Ia menyatakan bahwa pertumbuhan pelanggan berbayar dan tingkat keterlibatan pengguna mencerminkan keberhasilan strategi perusahaan dalam memperkuat ekosistem digital. Menurutnya, perusahaan akan terus mempercepat momentum dengan menghadirkan konten inovatif serta strategi digital yang adaptif.
Fokus pada Pelanggan Berbayar dan Monetisasi
Jumlah pelanggan berbayar Vision+ meningkat signifikan menjadi 4,1 juta pada semester I 2025, dibandingkan sekitar 2,85 juta pada tahun sebelumnya. Lonjakan ini dipicu strategi konversi pelanggan melalui pengurangan konten gratis serta peningkatan konten premium.
Meskipun pengguna aktif bulanan (MAU) tercatat sedikit turun menjadi 109 juta, penurunan ini dipandang sebagai bagian dari pergeseran strategi menuju monetisasi premium. Fokus pada pelanggan berbayar dinilai mampu meningkatkan nilai jangka panjang perusahaan.
Pendapatan Konten dan Iklan Ikut Tumbuh
Selain OTT, pendapatan dari segmen konten dan intellectual property (IP) juga menunjukkan pertumbuhan. Pendapatan dari sektor ini mencapai Rp921 miliar atau naik 4 persen secara tahunan. Pertumbuhan didukung oleh portofolio konten yang mencapai lebih dari 300.000 jam, termasuk lisensi konten ke berbagai platform media dan streaming internasional.
Pendapatan iklan turut mencatat tren positif dengan kenaikan sekitar 5 persen menjadi Rp684 miliar. Kinerja ini didorong oleh model iklan berbasis video (AVOD) di platform RCTI+ serta kehadiran perusahaan di berbagai kanal media sosial.
Investasi Konten Jadi Strategi Jangka Panjang
Untuk mempertahankan momentum, perusahaan meningkatkan investasi dalam produksi konten. Beban langsung naik sekitar 21 persen menjadi Rp1,217 triliun, terutama untuk pengembangan serial orisinal, mikrodrama, dan konten digital lainnya.
Investasi ini diharapkan memperkuat daya saing perusahaan di industri media digital yang semakin kompetitif. Konten eksklusif dan premium menjadi faktor penting dalam menarik pelanggan berbayar serta meningkatkan loyalitas pengguna.
Prospek Industri dan Strategi Ke Depan
Transformasi digital di industri media Indonesia diperkirakan akan terus berlanjut. Konsumsi konten streaming yang meningkat serta pertumbuhan pengguna internet menjadi peluang besar bagi perusahaan media digital.

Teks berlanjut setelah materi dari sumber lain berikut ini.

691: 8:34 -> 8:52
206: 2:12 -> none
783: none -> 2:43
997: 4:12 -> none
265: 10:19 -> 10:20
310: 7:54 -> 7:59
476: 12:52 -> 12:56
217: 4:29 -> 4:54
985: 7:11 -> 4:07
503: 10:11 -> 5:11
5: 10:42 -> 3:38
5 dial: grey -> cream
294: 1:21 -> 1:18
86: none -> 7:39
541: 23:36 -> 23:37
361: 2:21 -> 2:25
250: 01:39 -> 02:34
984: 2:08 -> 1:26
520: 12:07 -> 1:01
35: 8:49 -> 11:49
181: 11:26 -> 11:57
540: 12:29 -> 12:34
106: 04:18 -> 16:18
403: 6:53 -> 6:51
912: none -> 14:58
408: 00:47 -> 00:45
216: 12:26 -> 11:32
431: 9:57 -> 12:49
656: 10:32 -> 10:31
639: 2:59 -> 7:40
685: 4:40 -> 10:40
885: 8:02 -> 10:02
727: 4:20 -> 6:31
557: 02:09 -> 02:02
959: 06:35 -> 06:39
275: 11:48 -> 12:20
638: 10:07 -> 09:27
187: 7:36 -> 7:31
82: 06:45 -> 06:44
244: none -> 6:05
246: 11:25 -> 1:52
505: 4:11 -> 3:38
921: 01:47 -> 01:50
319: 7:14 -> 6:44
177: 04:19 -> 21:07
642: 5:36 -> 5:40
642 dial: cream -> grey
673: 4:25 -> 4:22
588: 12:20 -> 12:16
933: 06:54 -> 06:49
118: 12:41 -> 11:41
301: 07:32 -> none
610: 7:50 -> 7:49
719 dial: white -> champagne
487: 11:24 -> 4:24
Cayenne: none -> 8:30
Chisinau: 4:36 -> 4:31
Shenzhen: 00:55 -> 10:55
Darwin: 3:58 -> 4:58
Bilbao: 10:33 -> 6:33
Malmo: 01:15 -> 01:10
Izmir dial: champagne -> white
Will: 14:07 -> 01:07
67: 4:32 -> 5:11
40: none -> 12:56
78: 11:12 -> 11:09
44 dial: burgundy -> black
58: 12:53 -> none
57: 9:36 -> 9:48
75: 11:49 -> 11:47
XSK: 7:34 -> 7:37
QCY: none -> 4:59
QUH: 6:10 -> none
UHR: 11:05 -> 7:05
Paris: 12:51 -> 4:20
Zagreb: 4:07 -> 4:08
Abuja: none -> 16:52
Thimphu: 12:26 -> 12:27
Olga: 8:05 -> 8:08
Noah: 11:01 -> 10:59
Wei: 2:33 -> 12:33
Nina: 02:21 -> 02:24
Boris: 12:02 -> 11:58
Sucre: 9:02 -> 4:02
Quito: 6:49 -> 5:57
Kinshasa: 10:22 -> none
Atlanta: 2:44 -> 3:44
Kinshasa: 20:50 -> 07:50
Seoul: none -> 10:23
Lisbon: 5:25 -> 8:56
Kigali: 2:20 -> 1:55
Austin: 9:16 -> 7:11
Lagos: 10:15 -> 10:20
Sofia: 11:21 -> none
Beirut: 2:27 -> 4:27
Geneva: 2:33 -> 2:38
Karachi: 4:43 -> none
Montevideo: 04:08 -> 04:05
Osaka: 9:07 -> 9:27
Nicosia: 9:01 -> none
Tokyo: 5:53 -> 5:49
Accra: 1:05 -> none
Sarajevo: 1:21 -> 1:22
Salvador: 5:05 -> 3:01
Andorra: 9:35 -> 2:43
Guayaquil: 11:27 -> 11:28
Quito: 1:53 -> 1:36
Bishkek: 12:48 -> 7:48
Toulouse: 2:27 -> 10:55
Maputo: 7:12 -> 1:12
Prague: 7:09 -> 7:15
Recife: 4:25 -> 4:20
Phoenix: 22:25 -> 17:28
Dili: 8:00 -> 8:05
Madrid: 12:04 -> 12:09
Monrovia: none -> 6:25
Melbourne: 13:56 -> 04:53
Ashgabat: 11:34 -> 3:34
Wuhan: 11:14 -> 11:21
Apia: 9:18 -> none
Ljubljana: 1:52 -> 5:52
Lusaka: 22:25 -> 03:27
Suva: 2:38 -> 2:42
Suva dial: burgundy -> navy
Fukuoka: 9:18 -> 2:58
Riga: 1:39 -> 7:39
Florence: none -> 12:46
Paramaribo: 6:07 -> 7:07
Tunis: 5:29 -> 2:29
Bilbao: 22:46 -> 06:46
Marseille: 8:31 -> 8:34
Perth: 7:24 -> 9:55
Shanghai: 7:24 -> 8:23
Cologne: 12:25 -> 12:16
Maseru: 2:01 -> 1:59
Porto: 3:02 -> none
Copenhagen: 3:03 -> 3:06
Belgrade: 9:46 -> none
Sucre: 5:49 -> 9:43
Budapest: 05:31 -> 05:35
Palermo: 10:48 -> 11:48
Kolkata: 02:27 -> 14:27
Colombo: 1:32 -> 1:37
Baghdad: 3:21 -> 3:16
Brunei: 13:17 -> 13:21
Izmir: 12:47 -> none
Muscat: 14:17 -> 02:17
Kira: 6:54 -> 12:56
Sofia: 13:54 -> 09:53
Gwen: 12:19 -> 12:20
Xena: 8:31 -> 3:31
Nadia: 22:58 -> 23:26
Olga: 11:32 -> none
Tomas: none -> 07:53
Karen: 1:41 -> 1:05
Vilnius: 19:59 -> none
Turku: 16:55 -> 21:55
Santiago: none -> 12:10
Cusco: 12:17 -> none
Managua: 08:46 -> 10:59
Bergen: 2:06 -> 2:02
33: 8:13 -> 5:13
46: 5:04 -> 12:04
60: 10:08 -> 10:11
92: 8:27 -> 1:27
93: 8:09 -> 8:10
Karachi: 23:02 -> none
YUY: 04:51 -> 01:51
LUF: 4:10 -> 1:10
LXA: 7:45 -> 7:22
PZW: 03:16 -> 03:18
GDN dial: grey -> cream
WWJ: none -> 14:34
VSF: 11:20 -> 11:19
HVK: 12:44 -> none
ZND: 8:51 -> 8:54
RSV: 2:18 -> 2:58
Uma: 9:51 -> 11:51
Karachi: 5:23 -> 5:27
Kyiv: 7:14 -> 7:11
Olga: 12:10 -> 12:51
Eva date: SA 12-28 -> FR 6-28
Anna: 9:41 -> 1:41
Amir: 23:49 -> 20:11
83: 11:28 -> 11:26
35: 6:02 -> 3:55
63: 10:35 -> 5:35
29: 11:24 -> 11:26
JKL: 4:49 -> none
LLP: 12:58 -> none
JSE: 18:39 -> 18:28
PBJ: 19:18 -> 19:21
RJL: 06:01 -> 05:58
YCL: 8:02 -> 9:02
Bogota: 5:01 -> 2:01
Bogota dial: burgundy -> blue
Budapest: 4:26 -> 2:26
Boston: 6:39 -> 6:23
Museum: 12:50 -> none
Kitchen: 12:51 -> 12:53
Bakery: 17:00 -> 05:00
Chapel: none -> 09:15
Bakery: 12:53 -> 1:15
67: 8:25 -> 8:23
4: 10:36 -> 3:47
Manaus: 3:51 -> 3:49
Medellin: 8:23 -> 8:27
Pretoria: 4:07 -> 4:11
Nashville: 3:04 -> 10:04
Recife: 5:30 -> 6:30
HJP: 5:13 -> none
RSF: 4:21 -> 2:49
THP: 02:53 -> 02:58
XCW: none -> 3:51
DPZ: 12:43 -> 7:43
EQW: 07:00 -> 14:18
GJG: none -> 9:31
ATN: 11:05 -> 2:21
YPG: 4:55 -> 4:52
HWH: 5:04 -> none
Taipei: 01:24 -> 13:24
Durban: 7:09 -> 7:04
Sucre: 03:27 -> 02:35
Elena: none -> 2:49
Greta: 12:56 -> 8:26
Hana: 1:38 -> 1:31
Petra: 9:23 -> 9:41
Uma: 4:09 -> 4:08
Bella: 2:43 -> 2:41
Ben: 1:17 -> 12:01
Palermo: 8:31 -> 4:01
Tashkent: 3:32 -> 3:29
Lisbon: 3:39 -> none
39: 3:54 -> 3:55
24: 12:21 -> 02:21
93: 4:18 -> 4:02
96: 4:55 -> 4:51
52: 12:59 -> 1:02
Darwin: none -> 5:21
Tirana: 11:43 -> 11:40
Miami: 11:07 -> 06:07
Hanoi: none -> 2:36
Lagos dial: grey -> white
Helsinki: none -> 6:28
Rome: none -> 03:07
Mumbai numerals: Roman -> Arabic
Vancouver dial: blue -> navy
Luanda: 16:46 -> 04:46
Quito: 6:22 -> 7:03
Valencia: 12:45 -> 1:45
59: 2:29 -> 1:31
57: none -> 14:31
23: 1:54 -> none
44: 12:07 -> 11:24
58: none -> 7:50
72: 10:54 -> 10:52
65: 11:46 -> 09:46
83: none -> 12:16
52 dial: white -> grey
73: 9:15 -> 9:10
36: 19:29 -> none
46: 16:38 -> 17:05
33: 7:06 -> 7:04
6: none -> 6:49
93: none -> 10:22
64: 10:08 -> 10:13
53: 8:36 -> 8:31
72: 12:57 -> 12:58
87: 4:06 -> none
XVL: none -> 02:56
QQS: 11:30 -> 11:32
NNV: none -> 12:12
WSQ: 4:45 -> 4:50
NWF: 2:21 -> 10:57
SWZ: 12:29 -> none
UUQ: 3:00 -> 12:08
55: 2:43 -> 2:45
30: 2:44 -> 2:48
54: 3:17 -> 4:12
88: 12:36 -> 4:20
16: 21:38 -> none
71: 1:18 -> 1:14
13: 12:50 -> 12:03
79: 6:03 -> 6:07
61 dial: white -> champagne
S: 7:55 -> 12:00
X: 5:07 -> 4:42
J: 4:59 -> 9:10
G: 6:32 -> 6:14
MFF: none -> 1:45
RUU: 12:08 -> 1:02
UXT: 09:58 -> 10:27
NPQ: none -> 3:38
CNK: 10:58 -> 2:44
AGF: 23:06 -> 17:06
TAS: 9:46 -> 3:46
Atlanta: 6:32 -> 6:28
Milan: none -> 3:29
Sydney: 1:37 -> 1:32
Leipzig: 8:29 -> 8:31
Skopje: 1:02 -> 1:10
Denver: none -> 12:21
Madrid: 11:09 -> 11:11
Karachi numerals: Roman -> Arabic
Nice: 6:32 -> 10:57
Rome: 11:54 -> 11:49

Dengan strategi monetisasi yang lebih terfokus, penguatan konten premium, dan ekspansi OTT, MSIN optimistis mampu mempertahankan tren pertumbuhan. Perusahaan juga berupaya memperluas kerja sama lisensi konten dan meningkatkan inovasi produk digital.
Ke depan, keberhasilan perusahaan akan sangat ditentukan oleh kemampuan menghadirkan konten relevan, strategi harga kompetitif, serta pengalaman pengguna yang lebih baik. Kombinasi faktor tersebut diyakini dapat memperkuat posisi perusahaan di pasar media digital Indonesia.
Kesimpulan
Kinerja semester I 2025 menunjukkan bahwa strategi digital dan fokus pada OTT memberikan dampak signifikan terhadap pertumbuhan MSIN. Peningkatan pelanggan berbayar, pendapatan iklan, serta investasi konten menjadi indikator bahwa perusahaan berada di jalur yang tepat.
Dengan dukungan kepemimpinan dan strategi bisnis yang adaptif, perusahaan berpotensi terus memperkuat posisinya di industri media digital nasional. Perkembangan ini juga mencerminkan tren industri yang semakin mengarah pada model bisnis berbasis langganan dan konten premium.